As long as there is a way to disable the size checking in the config, we'll be OK.

Kami commented 5 years ago

Yeah, there will likely be a way to disable it in the config and change the limit.

This will also be less of an issue in the future for Orquesta workflows since results won't be sent back to StackStorm via the API anymore (same goes for retrieving data which is done directly via DB layer in workflow engine service).

So it will really just be protecting against potentially malicious users and bad clients which don't utilize ?include_attributes, etc.

nmaludy commented 5 years ago

Perfect, then i'm good with it!

I'm also thinking from a "debugging" perspective via st2 CLI when looking at execution history and inspecting workflows... that stuff may come through the API. I think if we just had clear error messages and a command line flag to disable the size checks at runtime that could help also:

Example / mock of up an error message:

$ st2 execution get xyz123
ERROR: Size of the execution results is larger than the configured maximum API response (10MB).

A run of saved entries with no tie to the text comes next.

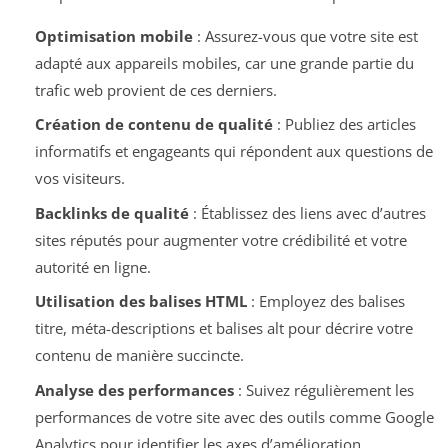
Optimisation mobile
: Assurez-vous que votre site est
adapté aux appareils mobiles, car une grande partie du
trafic web provient de ces derniers.
Création de contenu de qualité
: Publiez des articles
informatifs et engageants qui répondent aux questions de
vos visiteurs.
Backlinks de qualité
: Établissez des liens avec d’autres
sites réputés pour augmenter votre crédibilité et votre
autorité en ligne.
Utilisation des balises HTML
: Employez des balises
titre, méta-descriptions et balises alt pour décrire votre
contenu de manière succincte.
Analyse des performances
: Suivez régulièrement les
performances de votre site avec des outils comme Google
Analytics pour identifier les axes d’amélioration.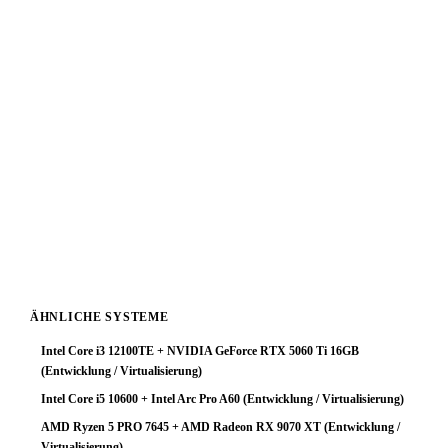
1060 3GB
liegt ein starker GPU-Bottleneck vor. Der
leistungsstarke Prozessor wird durch die Grafikkarte
deutlich limitiert — für Entwicklung / Virtualisierung-
Workloads keine optimale Ressourcenverteilung.
Fazit: Das System arbeitet zuverlässig, schöpft aber das
Prozessorpotenzial nicht aus. Ein GPU-Upgrade ist die
sinnvollste Investition um die Gesamtleistung deutlich zu
steigern. Mit einer stärkeren Grafikkarte würde diese
Plattform ihr volles Potenzial entfalten.
ÄHNLICHE SYSTEME
Intel Core i3 12100TE + NVIDIA GeForce RTX 5060 Ti 16GB
(Entwicklung / Virtualisierung)
Intel Core i5 10600 + Intel Arc Pro A60 (Entwicklung / Virtualisierung)
AMD Ryzen 5 PRO 7645 + AMD Radeon RX 9070 XT (Entwicklung /
Virtualisierung)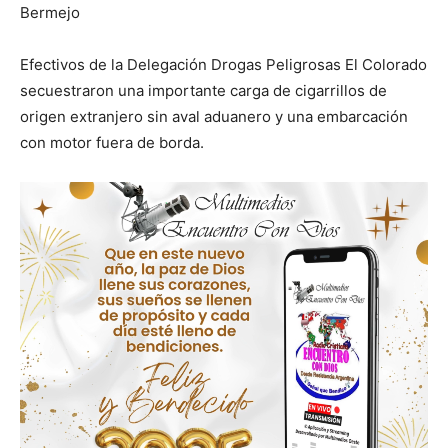
Bermejo
Efectivos de la Delegación Drogas Peligrosas El Colorado
secuestraron una importante carga de cigarrillos de
origen extranjero sin aval aduanero y una embarcación
con motor fuera de borda.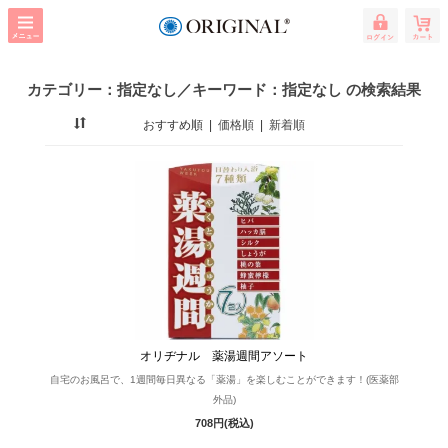
カテゴリー：指定なし／キーワード：指定なし の検索結果
おすすめ順
|
価格順
|
新着順
オリヂナル 薬湯週間アソート
自宅のお風呂で、1週間毎日異なる「薬湯」を楽しむことができます！(医薬部
外品)
708円(税込)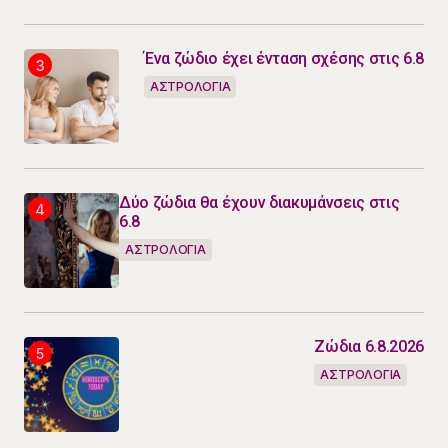
Ένα ζώδιο έχει ένταση σχέσης στις 6.8
ΑΣΤΡΟΛΟΓΙΑ
Δύο ζώδια θα έχουν διακυμάνσεις στις
6.8
ΑΣΤΡΟΛΟΓΙΑ
Ζώδια 6.8.2026
ΑΣΤΡΟΛΟΓΙΑ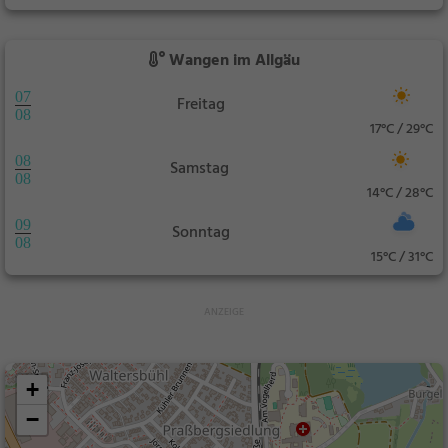
Wangen im Allgäu
07
Freitag
08
17°C / 29°C
08
Samstag
08
14°C / 28°C
09
Sonntag
08
15°C / 31°C
+
−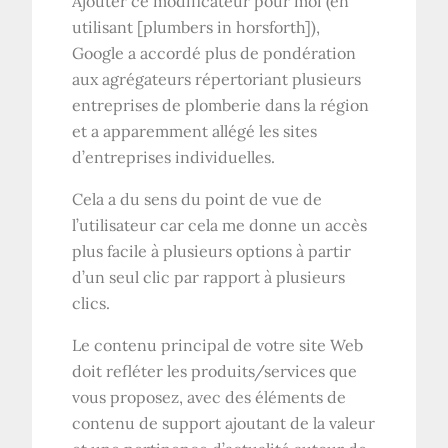
Ajouter ce modificateur pour moi (en
utilisant [plumbers in horsforth]),
Google a accordé plus de pondération
aux agrégateurs répertoriant plusieurs
entreprises de plomberie dans la région
et a apparemment allégé les sites
d’entreprises individuelles.
Cela a du sens du point de vue de
l’utilisateur car cela me donne un accès
plus facile à plusieurs options à partir
d’un seul clic par rapport à plusieurs
clics.
Le contenu principal de votre site Web
doit refléter les produits/services que
vous proposez, avec des éléments de
contenu de support ajoutant de la valeur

To change this please edit [api] max_response_size_bytes in the StackStorm config /etc/st2/st2.conf or pass in --no-size-limit to the st2 CLI to disable this for a single command.
Kami commented 5 years ago

Yeah the error definitely needs to be very explicit and user-friendly :)

On a related note - I'm also researching some related performance improvements.

arm4b commented 5 years ago

I'm :-1: on the approach itself of setting the limits.

Adding workarounds like that signalize that there is another root cause we have to solve in a different way. From the @Kami detailed description it looks like there are many solutions to the problem. I just think that limit is the most draconian approach for users.

bigmstone commented 5 years ago

The biggest problem I see is exceeding the gunicorn timeout. That is completely silent to the user (from log perspective). You must run gunicorn in foreground to get the notice that it has time out. Even if all of our code is reasonably performant it is still possible to craft a request that exceeds that limit. I.E. a large deployment and you request a large number of objects with no filtering.

So failing with proper feedback is necessary there. I.E. returning a 408 instead of a 500 or a client disconnected as it does now.

One fear I have is how long it will take mongo to respond with bsonsize - might be negligible, but still a fear at the moment for me.

In the end I agree w/ @armab to a point. I think we should get to the bottom of why a reasonably sized request takes so long to make. Right now this is most acutely felt with Mistral in the mix, but I suspect mongoengine is playing a role as well. I don't know that hard size limits matter much since we are already bound by a timeout...which is another way of measuring a request's size. I just think when we exceed that time limit we have to handle it better.

I tried to verify the above statement...from docs:

Generally set to thirty seconds. Only set this noticeably higher if you’re sure of the repercussions for sync workers. For the non sync workers it just means that the worker process is still communicating and is not tied to the length of time required to handle a single request.

So perhaps we're not as "bound" by that timeout as it seems, but hard to know for sure without some experimentation.